The three pillars of sales enablement are Sales Skills, Sales Operations, and Sales Resources.
Sales Skills
Front line managers are usually promoted because they were successful sales people, and most organizations rely on them to mentor their team and pass on their sales skills to them.
This can work well, but in many organizations, especially in today’s business climate, sales managers are asked to do more tasks, and cover more ground than ever before. Inevitably this leads to some tasks being sacrificed for corporate initiatives, and the area we see being negatively affected most often is the mentoring and training of their sales reps.
The managers are working hard, and trying hard, but there are only so many hours in their week, and mentoring and training is usually one of their least monitored activities.
Top tier organizations sometimes augment this mentorship with some sales training by a third party, and although this can be powerful at motivating the team and giving them a couple of new strategies, people will usually quickly revert to their old patterns of behaviour fairly quickly.
All high performing teams in any sector, be it sports, the military, or sales, have dedicated management and dedicated coaches. This division of focus is one of the main reasons they can maintain their high performance over the long-term.
When you are planning your sales enablement strategies we suggest that you incorporate an in-house or third party sales coach who can assess the individuals on your sales team on a weekly or monthly basis, and teach them how improve their skills just as regularly. This will ensure that your sales team is constantly evolving and adapting to changing market needs without reverting to their old patterned behaviours.
Sales Operations
Efficient and accurate sales operations leads to greater sales volume. When sales opps is inaccurate and inefficient it is like strapping lead shoes onto a sprinter. I have seen hundreds of hard working, highly skilled sales reps slowed down by sales opps that couldn’t keep up with their ambition and drive. Here are the key areas of sales opps to examine first:
Strategic Comp Plan
Sales reps are coin operated. The first thing they do when they receive their comp plan is calculate what they should focus their efforts on so they can earn the most money.
A well designed comp plan will align sales reps’ financial incentives with corporate strategies. Unfortunately, I have seen many comp plans that do the opposite.
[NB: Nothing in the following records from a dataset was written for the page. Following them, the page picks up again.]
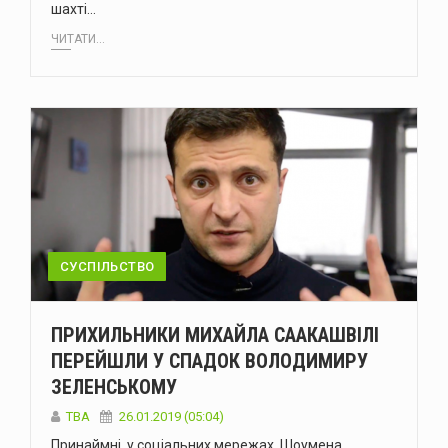
шахті…
ЧИТАТИ...
СУСПІЛЬСТВО
ПРИХИЛЬНИКИ МИХАЙЛА СААКАШВІЛІ
ПЕРЕЙШЛИ У СПАДОК ВОЛОДИМИРУ
ЗЕЛЕНСЬКОМУ
TBA
26.01.2019 (05:04)
Принаймні, у соціальних мережах. Шоумена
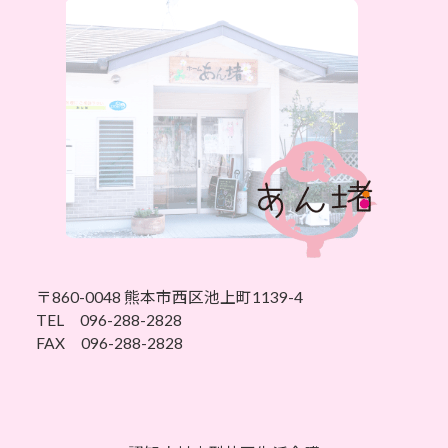
〒860-0048 熊本市西区池上町1139-4
TEL 096-288-2828
FAX 096-288-2828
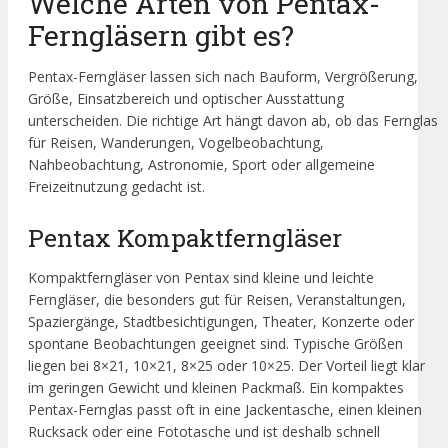
Welche Arten von Pentax-
Ferngläsern gibt es?
Pentax-Ferngläser lassen sich nach Bauform, Vergrößerung,
Größe, Einsatzbereich und optischer Ausstattung
unterscheiden. Die richtige Art hängt davon ab, ob das Fernglas
für Reisen, Wanderungen, Vogelbeobachtung,
Nahbeobachtung, Astronomie, Sport oder allgemeine
Freizeitnutzung gedacht ist.
Pentax Kompaktferngläser
Kompaktferngläser von Pentax sind kleine und leichte
Ferngläser, die besonders gut für Reisen, Veranstaltungen,
Spaziergänge, Stadtbesichtigungen, Theater, Konzerte oder
spontane Beobachtungen geeignet sind. Typische Größen
liegen bei 8×21, 10×21, 8×25 oder 10×25. Der Vorteil liegt klar
im geringen Gewicht und kleinen Packmaß. Ein kompaktes
Pentax-Fernglas passt oft in eine Jackentasche, einen kleinen
Rucksack oder eine Fototasche und ist deshalb schnell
They pay the reps less for selling into the company’s go-forward strategic areas of focus.
Regardless of the structure of the comp plan, the company’s leadership team will still want the sales force to focus their efforts in these key strategic areas, and this creates an immediate internal conflict within the organization. In these cases the managers, lacking the carrot, usually need to rely on the stick in order to get the sales teams to focus their efforts in these areas. This inevitably leads to poor morale in the front line and management ranks, and increases your churn rate.
Clean Data
The second ares of sales opps to examine is your CRM data. A high-performance sales team thrives on clean data. Stale, inaccurate, and duplicate data slows them down and decreases your pipeline build and sales volume.
Is your data fresh? Have you eliminated duplicate records? Have you flagged your top competitive targets? Can your sales team easily flag non-target accounts in the CRM? Start with these questions to see how clean your data set is.
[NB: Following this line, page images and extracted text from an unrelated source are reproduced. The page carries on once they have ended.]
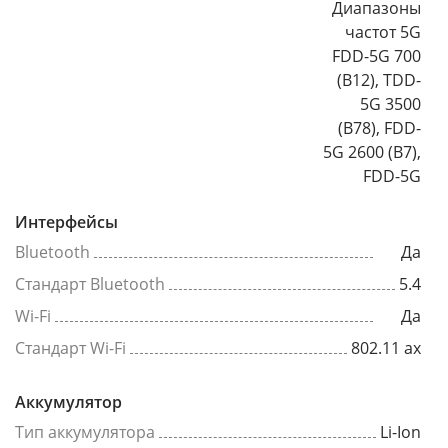
Диапазоны
частот 5G
FDD-5G 700
(B12), TDD-
5G 3500
(B78), FDD-
5G 2600 (B7),
FDD-5G
Интерфейсы
Bluetooth
Да
Стандарт Bluetooth
5.4
Wi-Fi
Да
Стандарт Wi-Fi
802.11 ax
Аккумулятор
Тип аккумулятора
Li-Ion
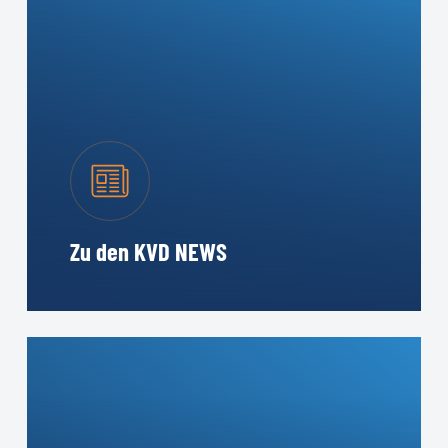
Zu den KVD NEWS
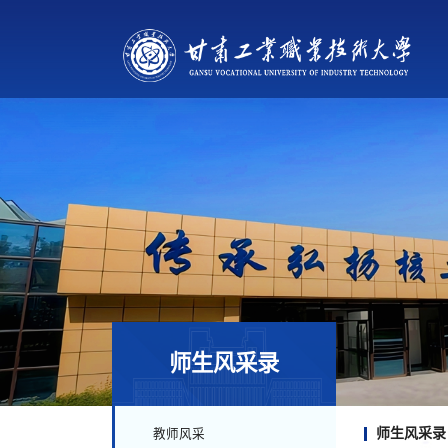
师生风采录
师生风采录
教师风采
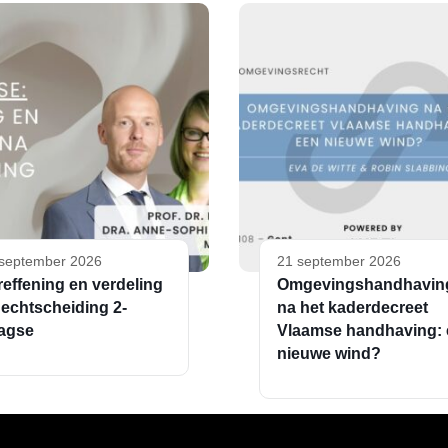
september 2026
21 september 2026
reffening en verdeling
Omgevingshandhavin
 echtscheiding 2-
na het kaderdecreet
agse
Vlaamse handhaving:
nieuwe wind?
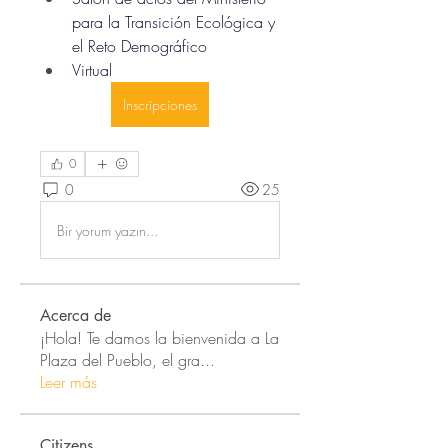
para la Transición Ecológica y 
el Reto Demográfico
Virtual
Inscripciones
0
0
25
Bir yorum yazın...
Acerca de
¡Hola! Te damos la bienvenida a La
Plaza del Pueblo, el gra
...
Leer más
Citizens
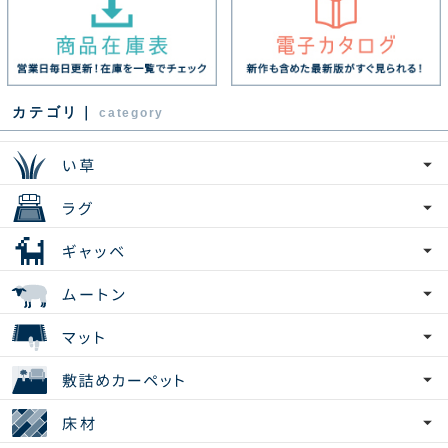
カテゴリ｜
category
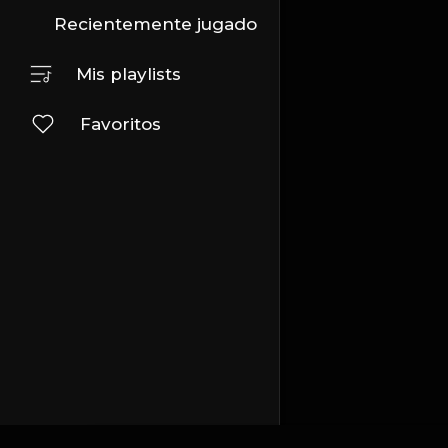
Recientemente jugado
Mis playlists
Favoritos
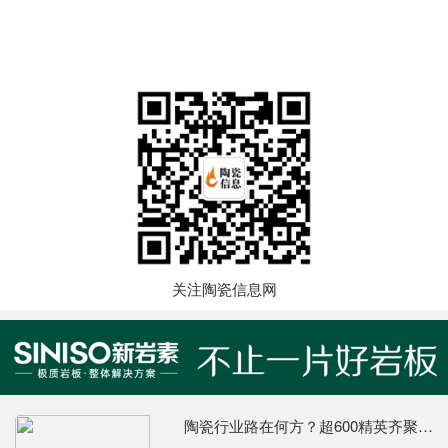
关注陶瓷信息网
陶瓷行业路在何方？超600精英齐聚陶业年度思想盛会，樊纲、何乾、龙建刚献智破局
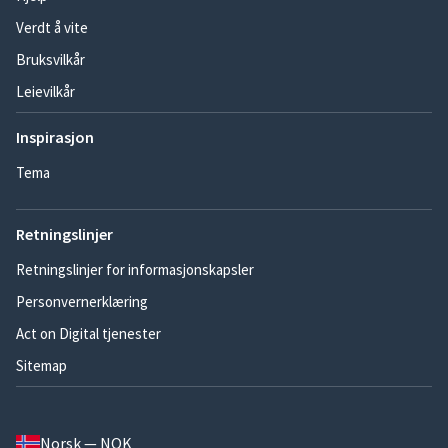
Verdt å vite
Bruksvilkår
Leievilkår
Inspirasjon
Tema
Retningslinjer
Retningslinjer for informasjonskapsler
Personvernerklæring
Act on Digital tjenester
Sitemap
Norsk — NOK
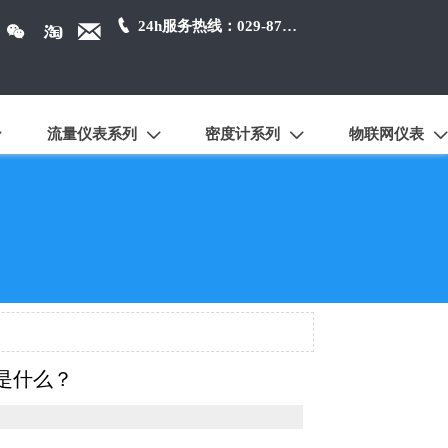

24h服务热线：029-87384650



流量仪表系列
密度计系列
物联网仪表




是什么？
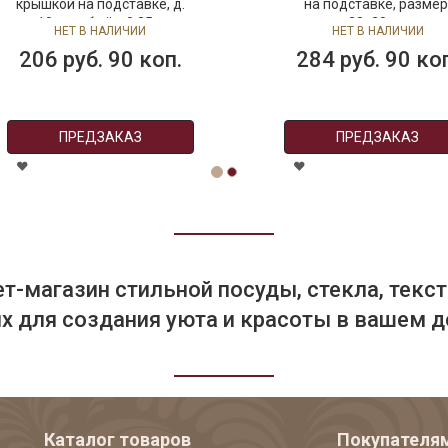
крышкой на подставке, д.
на подставке, размер:
10 см, объём 0,35 л
28х20 см
НЕТ В НАЛИЧИИ
НЕТ В НАЛИЧИИ
206 руб. 90 коп.
284 руб. 90 коп
ПРЕДЗАКАЗ
ПРЕДЗАКАЗ
т-магазин стильной посуды, стекла, текст
 для создания уюта и красоты в вашем д
Каталог товаров
Покупателя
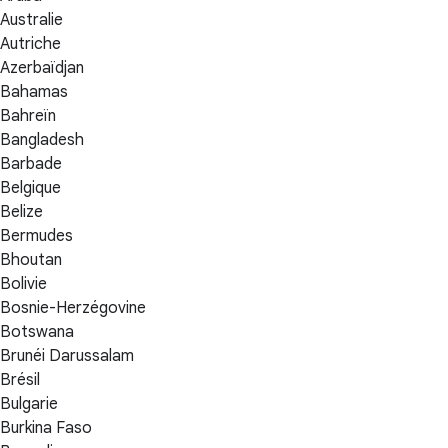
Australie
Autriche
Azerbaïdjan
Bahamas
Bahreïn
Bangladesh
Barbade
Belgique
Belize
Bermudes
Bhoutan
Bolivie
Bosnie-Herzégovine
Botswana
Brunéi Darussalam
Brésil
Bulgarie
Burkina Faso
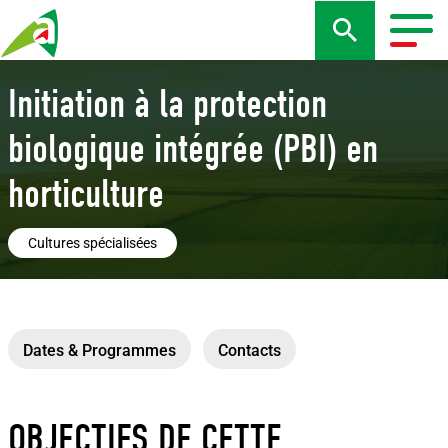
Aller
au
Togg
contenu
navig
principal
Initiation à la protection
biologique intégrée (PBI) en
horticulture
Cultures spécialisées
Dates & Programmes
Contacts
OBJECTIFS DE CETTE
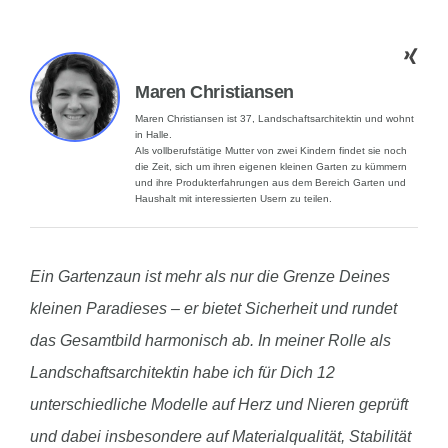
Maren Christiansen
Maren Christiansen ist 37, Landschaftsarchitektin und wohnt
in Halle.
Als vollberufstätige Mutter von zwei Kindern findet sie noch
die Zeit, sich um ihren eigenen kleinen Garten zu kümmern
und ihre Produkterfahrungen aus dem Bereich Garten und
Haushalt mit interessierten Usern zu teilen.
Ein Gartenzaun ist mehr als nur die Grenze Deines
kleinen Paradieses – er bietet Sicherheit und rundet
das Gesamtbild harmonisch ab. In meiner Rolle als
Landschaftsarchitektin habe ich für Dich 12
unterschiedliche Modelle auf Herz und Nieren geprüft
und dabei insbesondere auf Materialqualität, Stabilität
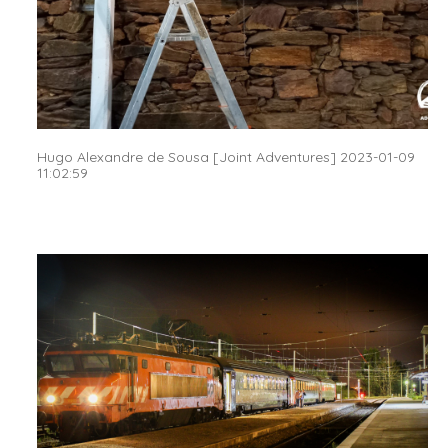
Hugo Alexandre de Sousa [Joint Adventures] 2023-01-09
11:02:59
Order and Approval Processes
The next area of sales operations to assess is your order creation, processing, and approvals processes. Your sales team should be able to generate accurate order paperwork as quickly as possible, and it should be processed just as quickly. Required approvals should be automated, trackable, and pushed down to as low a level on the authority chain as possible. Having your sales teams spending hours on documentation and approvals will not grow your pipeline.
Sales Resources
The highest performing sales reps have all the knowledge they need at their fingertips. Unfortunately, more often than not the top sales reps have to compile this information on their own. I have spent countless hours doing so myself in many different sales organizations.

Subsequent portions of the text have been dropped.